Introduction
The dependencies page lists all the jars that you will need to have in your classpath.
The class org.htmlunit.WebClient is the main starting point. This simulates a web browser and will be used to execute all of the tests. (see WebClient - the browser)
Android
Using HtmlUnit on Android has some challenges because of the subtle technical distinction
of java on android. Because of this, we offer a customized distribution to work around these problem.
Please check out htmlunit-android on github.
Most unit testing will be done within a framework like JUnit so all the examples here will assume that we are using that.
In the first sample, we create the web client and have it load the homepage from the HtmlUnit website. We then verify that this page has the correct title. Note that getPage() can return different types of pages based on the content type of the returned data. In this case, we are expecting a content type of text/html, so we cast the result to an org.htmlunit.html.HtmlPage.
@Test public void homePage() throws Exception { try (WebClient webClient = new WebClient()) { final HtmlPage page = webClient.getPage("https://www.htmlunit.org/"); Assertions.assertEquals("HtmlUnit – Welcome to HtmlUnit", page.getTitleText()); final String pageAsXml = page.asXml(); Assertions.assertTrue(pageAsXml.contains("<body class=\"topBarDisabled\">")); final String pageAsText = page.asNormalizedText(); Assertions.assertTrue(pageAsText.contains("Support for the HTTP and HTTPS protocols")); } }
Submitting a form
Frequently we want to change values in a form and submit the form back to the server. The following example shows how you might do this.
@Test public void submittingForm() throws Exception { try (WebClient webClient = new WebClient()) { // Get the first page final HtmlPage page = webClient.getPage("http://some_url"); // Get the form that we are dealing with and within that form, // find the submit button and the field that we want to change. final HtmlForm form = page.getFormByName("myform"); final HtmlSubmitInput button = form.getInputByName("submitbutton"); final HtmlTextInput textField = form.getInputByName("userid"); // Change the value of the text field textField.type("root"); // Now submit the form by clicking the button and get back the second page. final HtmlPage secondPage = button.click(); } }
Finding form elements
For filling out a form, you first have to find the form elements you like to interact with.
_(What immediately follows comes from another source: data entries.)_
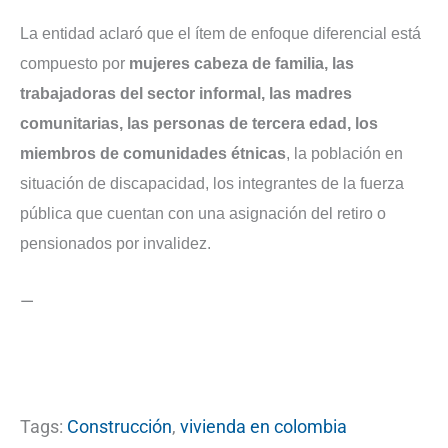
La entidad aclaró que el ítem de enfoque diferencial está
compuesto por
mujeres cabeza de familia, las
trabajadoras del sector informal, las madres
comunitarias, las personas de tercera edad, los
miembros de comunidades étnicas
, la población en
situación de discapacidad, los integrantes de la fuerza
pública que cuentan con una asignación del retiro o
pensionados por invalidez.
—
Tags:
Construcción
,
vivienda en colombia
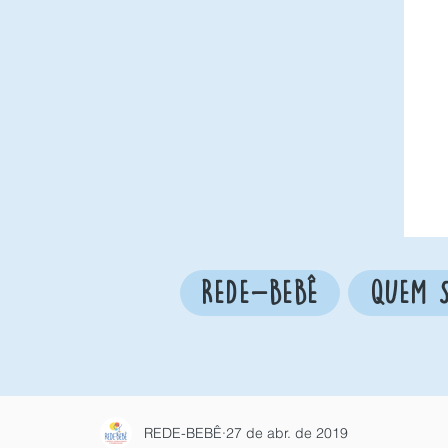
REDE-BEBÊ
QUEM 
REDE-BEBÊ
27 de abr. de 2019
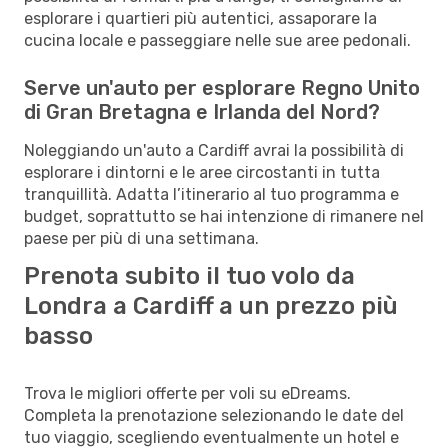
esplorare i quartieri più autentici, assaporare la
cucina locale e passeggiare nelle sue aree pedonali.
Serve un'auto per esplorare Regno Unito
di Gran Bretagna e Irlanda del Nord?
Noleggiando un'auto a Cardiff avrai la possibilità di
esplorare i dintorni e le aree circostanti in tutta
tranquillità. Adatta l’itinerario al tuo programma e
budget, soprattutto se hai intenzione di rimanere nel
paese per più di una settimana.
Prenota subito il tuo volo da
Londra a Cardiff a un prezzo più
basso
Trova le migliori offerte per voli su eDreams.
Completa la prenotazione selezionando le date del
tuo viaggio, scegliendo eventualmente un hotel e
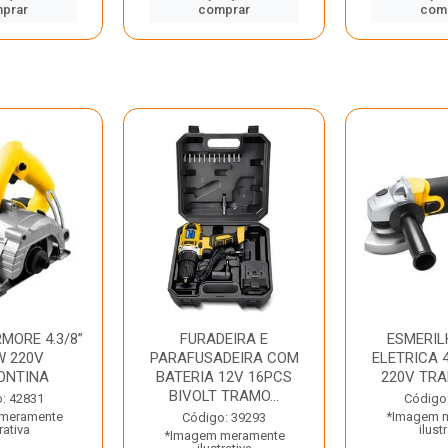
prar
comprar
com
MORE 4.3/8”
FURADEIRA E
ESMERIL
W 220V
PARAFUSADEIRA COM
ELETRICA 4
ONTINA
BATERIA 12V 16PCS
220V TR
BIVOLT TRAMO...
: 42831
Código
meramente
*Imagem 
Código: 39293
rativa
ilust
*Imagem meramente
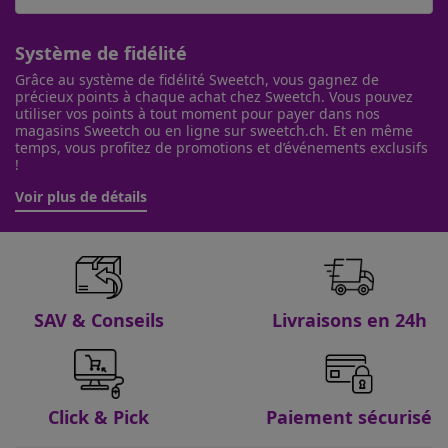
Système de fidélité
Grâce au système de fidélité Sweetch, vous gagnez de
précieux points à chaque achat chez Sweetch. Vous pouvez
utiliser vos points à tout moment pour payer dans nos
magasins Sweetch ou en ligne sur sweetch.ch. Et en même
temps, vous profitez de promotions et d’événements exclusifs
!
Voir plus de détails
SAV & Conseils
Livraisons en 24h
Click & Pick
Paiement sécurisé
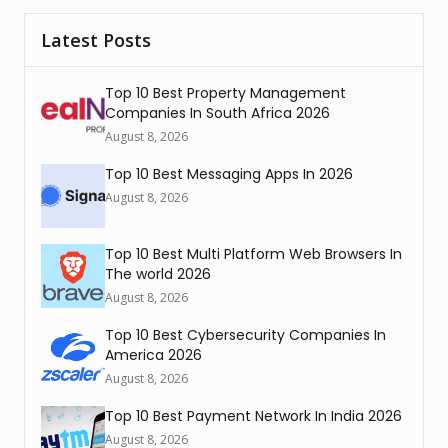
Latest Posts
Top 10 Best Property Management
Companies In South Africa 2026
August 8, 2026
Top 10 Best Messaging Apps In 2026
August 8, 2026
Top 10 Best Multi Platform Web Browsers In
The world 2026
August 8, 2026
Top 10 Best Cybersecurity Companies In
America 2026
August 8, 2026
Top 10 Best Payment Network In India 2026
August 8, 2026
final HtmlTextInput textField = form.getInputByName("userid");
In addition to all the general ways of finding dom elements (see below) the HtmlForm object offers some convenient methods to find form elements:
- HtmlForm.getButtonByName(String)
- HtmlForm.getButtonsByName(String)
- HtmlForm.getCheckedRadioButton(String)
- HtmlForm.getInputByName(String)
- HtmlForm.getInputByValue(String)
- HtmlForm.getInputsByName(String)
- HtmlForm.getInputsByValue(String)
- HtmlForm.getRadioButtonsByName(String)
- HtmlForm.getSelectByName(String)
- HtmlForm.getSelectsByName(String)
- HtmlForm.getTextAreaByName(String)
- HtmlForm.getTextAreasByName(String)
- HtmlForm.getElements()
All these methods are working based on a list of all dom elements associated with this form - this list includes all descendants of the form element AND all other elements associated to this form using the 'form' attribute. In general the method HtmlForm.getElements() builds this list and all other methods using this list as base for more filtering.
Text input <input type='text'>
These form elements represented as instances of class HtmlTextInput.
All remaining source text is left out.